VLT de R$ 1 bilhão abandonado em Cuiabá

Em Cuiabá fica o projeto abandonado mais caro: o VLT, que consumiu cerca de R$1 bilhão do orçamento de R$1,4 bilhão financiado pela Caixa Econômica na compra de 40 trens e 24 quilômetros de aço. Ele ligaria o Aeroporto Marechal Rondon, na cidade de Várzea Grande, ao centro de Cuiabá. Em 2020, o governo estadual trocou o projeto por um BRT, ao custo de R$ 480 milhões, enquanto o VLT ainda demandaria R$ 730 milhões.

O governo do Mato Grosso disse que a obra do BRT está em curso, com conclusão prevista para 2025. Já o destino dos vagões guardados no fundo do aeroporto ainda não foi selado. Em 2022, uma equipe da prefeitura do Rio foi até Cuiabá para estudar a compra. Ano passado, o governo da Bahia fez proposta pelos vagões, em negociação mediada pelo Tribunal de Contas da União.
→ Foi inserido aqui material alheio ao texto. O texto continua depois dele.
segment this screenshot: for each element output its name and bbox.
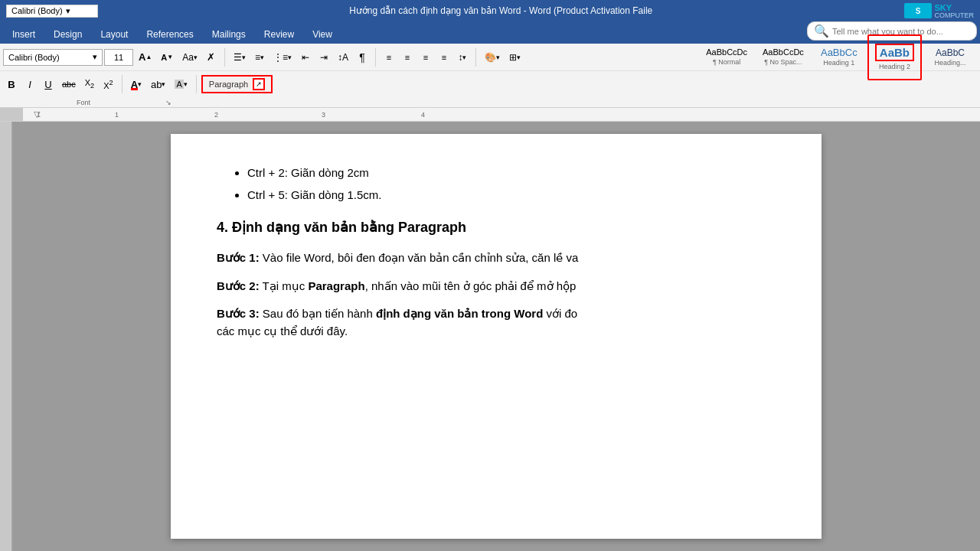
align-left-icon: ≡ — [387, 53, 391, 62]
font-shrink-button[interactable]: A▼ — [157, 49, 177, 66]
style-h2-label: Heading 2 — [879, 63, 910, 70]
tab-mailings[interactable]: Mailings — [203, 25, 255, 44]
tab-insert[interactable]: Insert — [3, 25, 44, 44]
multi-arrow: ▾ — [288, 54, 292, 61]
style-nospace[interactable]: AaBbCcDc ¶ No Spac... — [756, 34, 811, 80]
style-h1-preview: AaBbCc — [821, 47, 858, 57]
sky-logo-icon: S — [904, 3, 932, 18]
paragraph-dialog-button[interactable]: ↗ — [253, 78, 265, 90]
decrease-indent-button[interactable]: ⇤ — [297, 49, 314, 66]
align-center-button[interactable]: ≡ — [399, 49, 416, 66]
paragraph-1: Bước 1: Vào file Word, bôi đen đoạn văn … — [217, 249, 760, 267]
app-window: Calibri (Body) ▾ Hướng dẫn cách định dạn… — [0, 0, 980, 551]
clear-formatting-button[interactable]: ✗ — [203, 49, 220, 66]
increase-indent-button[interactable]: ⇥ — [315, 49, 332, 66]
para2-bold-text: Tại mục — [260, 279, 309, 292]
bullet-arrow: ▾ — [242, 54, 246, 61]
style-normal-preview: AaBbCcDc — [706, 48, 747, 57]
increase-indent-icon: ⇥ — [320, 52, 328, 63]
title-bar-left: Calibri (Body) ▾ — [6, 5, 98, 18]
para3-bold-text: định dạng văn bản trong Word — [376, 307, 543, 320]
style-heading2[interactable]: AaBb Heading 2 — [867, 34, 922, 80]
separator-4 — [122, 75, 122, 93]
line-spacing-button[interactable]: ↕▾ — [454, 49, 471, 66]
style-heading3[interactable]: AaBbC Heading... — [923, 34, 977, 80]
tab-review[interactable]: Review — [255, 25, 303, 44]
align-center-icon: ≡ — [405, 53, 410, 62]
align-right-button[interactable]: ≡ — [417, 49, 434, 66]
bullet-list-button[interactable]: ☰▾ — [230, 49, 250, 66]
tab-references[interactable]: References — [137, 25, 202, 44]
tab-layout[interactable]: Layout — [91, 25, 137, 44]
list-item-2-text: Ctrl + 5: Giãn dòng 1.5cm. — [247, 188, 382, 201]
font-color-button[interactable]: A ▾ — [127, 76, 145, 93]
sky-brand-text: SKY COMPUTER — [935, 2, 975, 19]
bold-button[interactable]: B — [3, 76, 20, 93]
style-h2-preview: AaBb — [875, 44, 914, 61]
section-heading: 4. Định dạng văn bản bằng Paragraph — [217, 218, 760, 237]
font-name-text: Calibri (Body) — [8, 53, 60, 62]
left-ruler — [0, 122, 12, 551]
font-grow-button[interactable]: A▲ — [135, 49, 155, 66]
list-item-2: Ctrl + 5: Giãn dòng 1.5cm. — [247, 187, 760, 203]
font-group-label: Font — [3, 99, 164, 106]
num-arrow: ▾ — [260, 54, 264, 61]
ruler-indent-marker[interactable]: ▽ — [34, 109, 40, 119]
ruler-content: 1 1 2 3 4 ▽ — [15, 108, 965, 121]
char-shade-icon: A — [175, 80, 183, 89]
style-normal[interactable]: AaBbCcDc ¶ Normal — [699, 34, 754, 80]
para1-text: Vào file Word, bôi đen đoạn văn bản cần … — [260, 251, 579, 264]
para2-text: , nhấn vào mũi tên ở góc phải để mở hộp — [365, 279, 577, 292]
paragraph-group: Paragraph ↗ — [201, 75, 273, 93]
shading-button[interactable]: 🎨▾ — [481, 49, 504, 66]
paragraph-2: Bước 2: Tại mục Paragraph, nhấn vào mũi … — [217, 278, 760, 295]
font-size-input[interactable] — [104, 49, 133, 66]
char-shading-button[interactable]: A ▾ — [171, 76, 191, 93]
highlight-icon: ab — [151, 79, 162, 90]
font-name-button[interactable]: Calibri (Body) ▾ — [3, 49, 103, 66]
para3-text3: các mục cụ thể dưới đây. — [217, 324, 348, 337]
change-case-button[interactable]: Aa▾ — [178, 49, 201, 66]
separator-5 — [196, 75, 197, 93]
style-nospace-preview: AaBbCcDc — [763, 48, 804, 57]
sky-logo: S SKY COMPUTER — [904, 2, 975, 19]
char-shade-arrow: ▾ — [184, 80, 188, 88]
print-label — [0, 122, 6, 128]
font-selector-titlebar[interactable]: Calibri (Body) ▾ — [6, 5, 98, 18]
tab-design[interactable]: Design — [44, 25, 91, 44]
borders-arrow: ▾ — [517, 54, 521, 61]
align-left-button[interactable]: ≡ — [381, 49, 397, 66]
decrease-indent-icon: ⇤ — [302, 52, 309, 63]
italic-button[interactable]: I — [21, 76, 38, 93]
justify-button[interactable]: ≡ — [436, 49, 452, 66]
justify-icon: ≡ — [442, 53, 446, 62]
separator-1 — [224, 48, 225, 67]
doc-area: Ctrl + 2: Giãn dòng 2cm Ctrl + 5: Giãn d… — [12, 122, 980, 551]
tab-view[interactable]: View — [303, 25, 341, 44]
multilevel-list-button[interactable]: ⋮≡▾ — [270, 49, 296, 66]
list-item-1: Ctrl + 2: Giãn dòng 2cm — [247, 165, 760, 181]
font-color-icon: A — [131, 79, 138, 90]
font-dropdown-icon: ▾ — [93, 52, 97, 62]
para2-bold-word: Paragraph — [308, 279, 364, 292]
text-highlight-button[interactable]: ab ▾ — [147, 76, 169, 93]
borders-button[interactable]: ⊞▾ — [505, 49, 524, 66]
ruler: 1 1 2 3 4 ▽ — [0, 108, 980, 122]
numbered-list-icon: ≡ — [255, 52, 260, 63]
numbered-list-button[interactable]: ≡▾ — [251, 49, 268, 66]
font-shrink-icon: A — [161, 53, 167, 62]
ruler-mark-1: 1 — [115, 111, 119, 119]
separator-3 — [475, 48, 476, 67]
sort-button[interactable]: ↕A — [334, 49, 352, 66]
superscript-button[interactable]: X2 — [100, 76, 116, 93]
strikethrough-button[interactable]: abc — [58, 76, 80, 93]
list-item-1-text: Ctrl + 2: Giãn dòng 2cm — [247, 166, 369, 179]
separator-2 — [375, 48, 376, 67]
underline-button[interactable]: U — [40, 76, 57, 93]
subscript-button[interactable]: X2 — [81, 76, 98, 93]
ruler-mark-3: 3 — [322, 111, 325, 119]
shading-icon: 🎨 — [485, 52, 496, 63]
style-heading1[interactable]: AaBbCc Heading 1 — [812, 34, 866, 80]
ruler-mark-4: 4 — [421, 111, 425, 119]
show-marks-button[interactable]: ¶ — [354, 49, 371, 66]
Mudança de rota em Salvador

Em Salvador também houve substituição de projetos. O BRT prometido para a Copa do Mundo não foi feito. Em troca, o governo estadual construiu o metrô, quase todo passando acima da superfície, em trajeto semelhante, que liga o aeroporto ao Acesso Norte, uma estação intermodal da cidade.

— É um modal melhor, pela capacidade de atender à demanda. Mas como fizeram de forma apressada, sem planejamento, o metrô passa por um vazio urbano. O melhor seria ter o metrô no miolo da cidade. Salvador sofre de um grande problema que é a desarticulação de projetos entre poderes — explica Daniel Caribé, coordenador do Observatório da Mobilidade de Salvador, que é cético quando às reais condições de uso dos vagões que seriam comprados de Cuiabá.

Arquiteta e urbanista da UFBA, Any Brito lembra ainda dos danos sociais causados pela obra, assim como em outras cidades-sede, devido às “excepcionalidades” permitidas pela necessidade do evento, o que permitiu muitas remoções de moradores e gastos com pouca fiscalização.

— Houve um contrassenso à lei de licitações. Inovou-se no que diz respeito ao caráter da gestão urbana, um “legado” pouco considerado — afirma Brito, que considera à “pressa” na contratação do projeto do BRT como um exemplo dessa situação que se repetiu pelo país.

Obras inauguradas neste ano, em Porto Alegre

Em Porto Alegre há obras da Copa sendo inauguradas até agora, literalmente: duas semanas atrás, a prefeitura entregou a duplicação da Avenida Tronco, que custou R$ 83,2 milhões. Três meses antes, o prolongamento da Avenida Severio Dulius foi inaugurado. Mais uma vez, as intervenções viárias concluídas para o Mundial ficaram restritas ao entorno do estádio Beira-Rio. Procurada, a prefeitura explicou que vários projetos foram retirados da matriz por não terem relação direta com o evento.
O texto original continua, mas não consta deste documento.